Segment Open
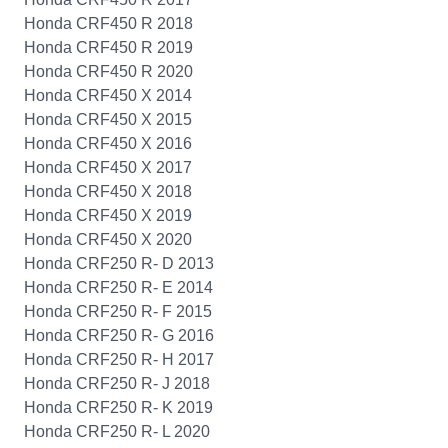
Honda CRF450 R 2018
Honda CRF450 R 2019
Honda CRF450 R 2020
Honda CRF450 X 2014
Honda CRF450 X 2015
Honda CRF450 X 2016
Honda CRF450 X 2017
Honda CRF450 X 2018
Honda CRF450 X 2019
Honda CRF450 X 2020
Honda CRF250 R- D 2013
Honda CRF250 R- E 2014
Honda CRF250 R- F 2015
Honda CRF250 R- G 2016
Honda CRF250 R- H 2017
Honda CRF250 R- J 2018
Honda CRF250 R- K 2019
Honda CRF250 R- L 2020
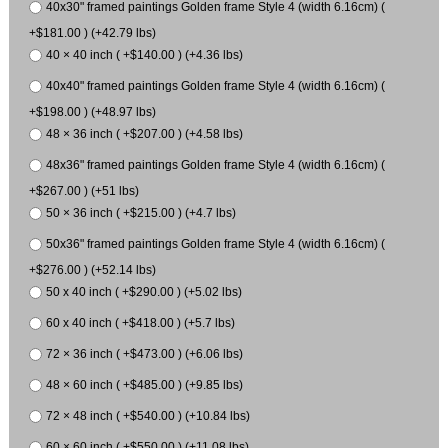
40x30" framed paintings Golden frame Style 4 (width 6.16cm) (
+$181.00 ) (+42.79 lbs)
40 × 40 inch ( +$140.00 ) (+4.36 lbs)
40x40" framed paintings Golden frame Style 4 (width 6.16cm) (
+$198.00 ) (+48.97 lbs)
48 × 36 inch ( +$207.00 ) (+4.58 lbs)
48x36" framed paintings Golden frame Style 4 (width 6.16cm) (
+$267.00 ) (+51 lbs)
50 × 36 inch ( +$215.00 ) (+4.7 lbs)
50x36" framed paintings Golden frame Style 4 (width 6.16cm) (
+$276.00 ) (+52.14 lbs)
50 x 40 inch ( +$290.00 ) (+5.02 lbs)
60 x 40 inch ( +$418.00 ) (+5.7 lbs)
72 × 36 inch ( +$473.00 ) (+6.06 lbs)
48 × 60 inch ( +$485.00 ) (+9.85 lbs)
72 × 48 inch ( +$540.00 ) (+10.84 lbs)
60 × 60 inch ( +$550.00 ) (+11.08 lbs)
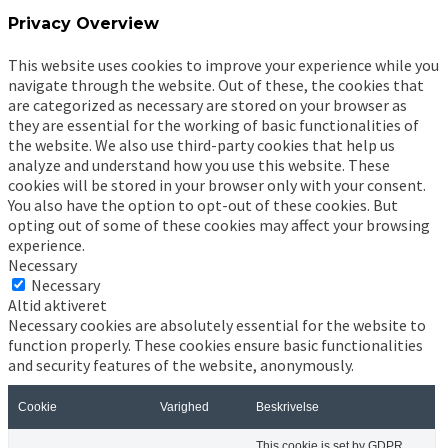
Privacy Overview
This website uses cookies to improve your experience while you
navigate through the website. Out of these, the cookies that
are categorized as necessary are stored on your browser as
they are essential for the working of basic functionalities of
the website. We also use third-party cookies that help us
analyze and understand how you use this website. These
cookies will be stored in your browser only with your consent.
You also have the option to opt-out of these cookies. But
opting out of some of these cookies may affect your browsing
experience.
Necessary
Necessary
Altid aktiveret
Necessary cookies are absolutely essential for the website to
function properly. These cookies ensure basic functionalities
and security features of the website, anonymously.
Cookie
Varighed
Beskrivelse
This cookie is set by GDPR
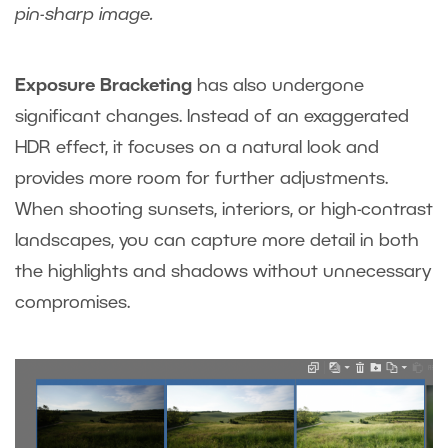
pin-sharp image.
Exposure Bracketing
has also undergone
significant changes. Instead of an exaggerated
HDR effect, it focuses on a natural look and
provides more room for further adjustments.
When shooting sunsets, interiors, or high-contrast
landscapes, you can capture more detail in both
the highlights and shadows without unnecessary
compromises.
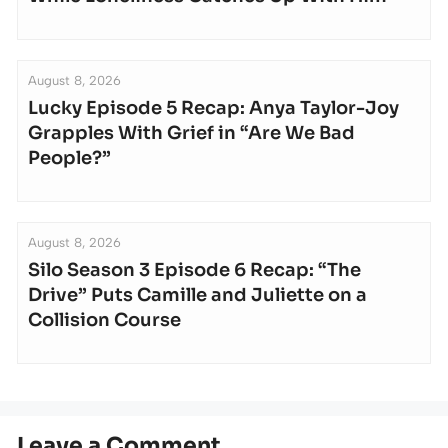
August 8, 2026
Lucky Episode 5 Recap: Anya Taylor-Joy
Grapples With Grief in “Are We Bad
People?”
August 8, 2026
Silo Season 3 Episode 6 Recap: “The
Drive” Puts Camille and Juliette on a
Collision Course
Leave a Comment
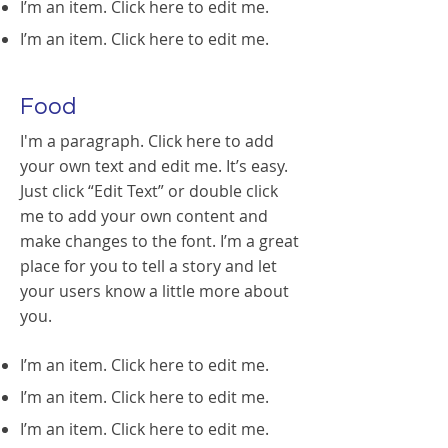
I’m an item. ​Click here to edit me.
I’m an item. ​Click here to edit me.
Food
I'm a paragraph. Click here to add
your own text and edit me. It’s easy.
Just click “Edit Text” or double click
me to add your own content and
make changes to the font. I’m a great
place for you to tell a story and let
your users know a little more about
you.
I’m an item. ​Click here to edit me.
I’m an item. ​Click here to edit me.
I’m an item. ​Click here to edit me.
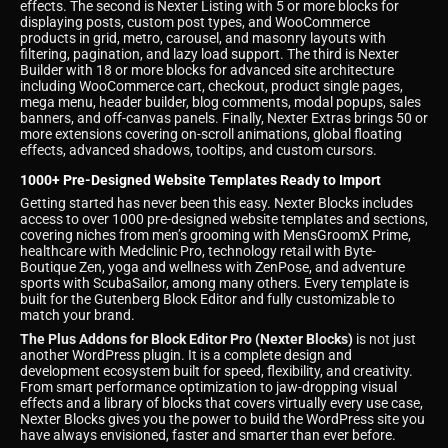
effects. The second is Nexter Listing with 5 or more blocks for
displaying posts, custom post types, and WooCommerce
products in grid, metro, carousel, and masonry layouts with
filtering, pagination, and lazy load support. The third is Nexter
Builder with 18 or more blocks for advanced site architecture
including WooCommerce cart, checkout, product single pages,
mega menu, header builder, blog comments, modal popups, sales
banners, and off-canvas panels. Finally, Nexter Extras brings 50 or
more extensions covering on-scroll animations, global floating
effects, advanced shadows, tooltips, and custom cursors.
1000+ Pre-Designed Website Templates Ready to Import
Getting started has never been this easy. Nexter Blocks includes
access to over 1000 pre-designed website templates and sections,
covering niches from men’s grooming with MensGroomX Prime,
healthcare with Medclinic Pro, technology retail with Byte-
Boutique Zen, yoga and wellness with ZenPose, and adventure
sports with ScubaSailor, among many others. Every template is
built for the Gutenberg Block Editor and fully customizable to
match your brand.
The Plus Addons for Block Editor Pro (Nexter Blocks)
is not just
another WordPress plugin. It is a complete design and
development ecosystem built for speed, flexibility, and creativity.
From smart performance optimization to jaw-dropping visual
effects and a library of blocks that covers virtually every use case,
Nexter Blocks gives you the power to build the WordPress site you
have always envisioned, faster and smarter than ever before.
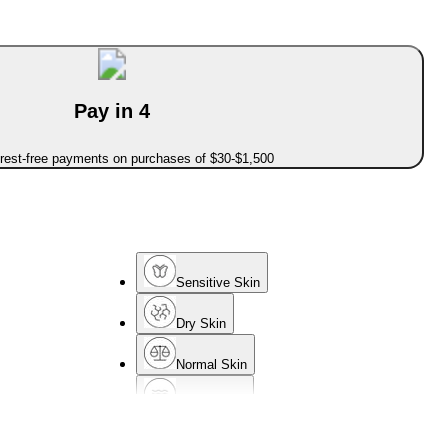
Pay in 4
erest-free payments on purchases of $30-$1,500
Sensitive Skin
Dry Skin
Normal Skin
Mature Skin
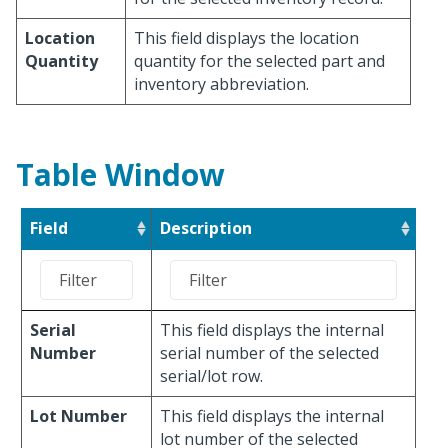
Location
This field displays the location
Quantity
quantity for the selected part and
inventory abbreviation.
Table Window
Field
Description
Serial
This field displays the internal
Number
serial number of the selected
serial/lot row.
Lot Number
This field displays the internal
lot number of the selected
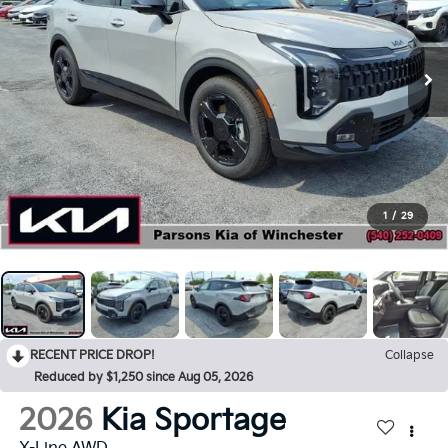
1
/
29
RECENT PRICE DROP!
Collapse
Reduced by $1,250 since Aug 05, 2026
2026
Kia Sportage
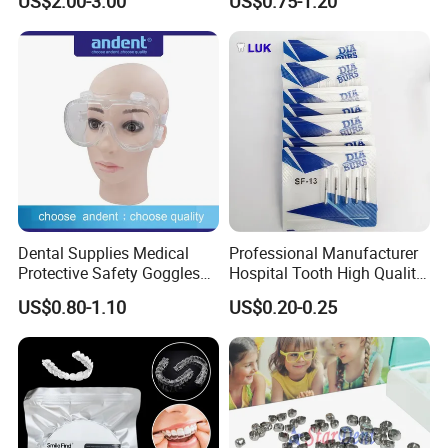
US$2.00-3.00
US$0.75-1.20
Panda Disposable Bf Dental
Needle
Dental Supplies Medical
Professional Manufacturer
Protective Safety Goggles
Hospital Tooth High Quality
Glasses
Medical Dental Lab
US$0.80-1.10
US$0.20-0.25
Diamond Bur Equipment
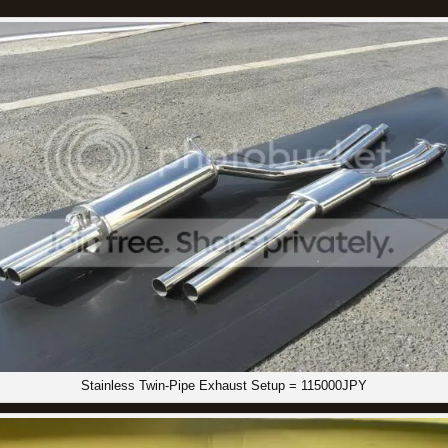
Stainless Twin-Pipe Exhaust Setup = 115000JPY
Segment Closed
PROBLEM DETAILS:
Wherever "Golden" appears in the listing, report the line it is on.

RESPONSE AREA:
40x30" framed paintings Golden frame Style 4 (width 6.16cm) (
40x40" framed paintings Golden frame Style 4 (width 6.16cm) (
48x36" framed paintings Golden frame Style 4 (width 6.16cm) (
50x36" framed paintings Golden frame Style 4 (width 6.16cm) (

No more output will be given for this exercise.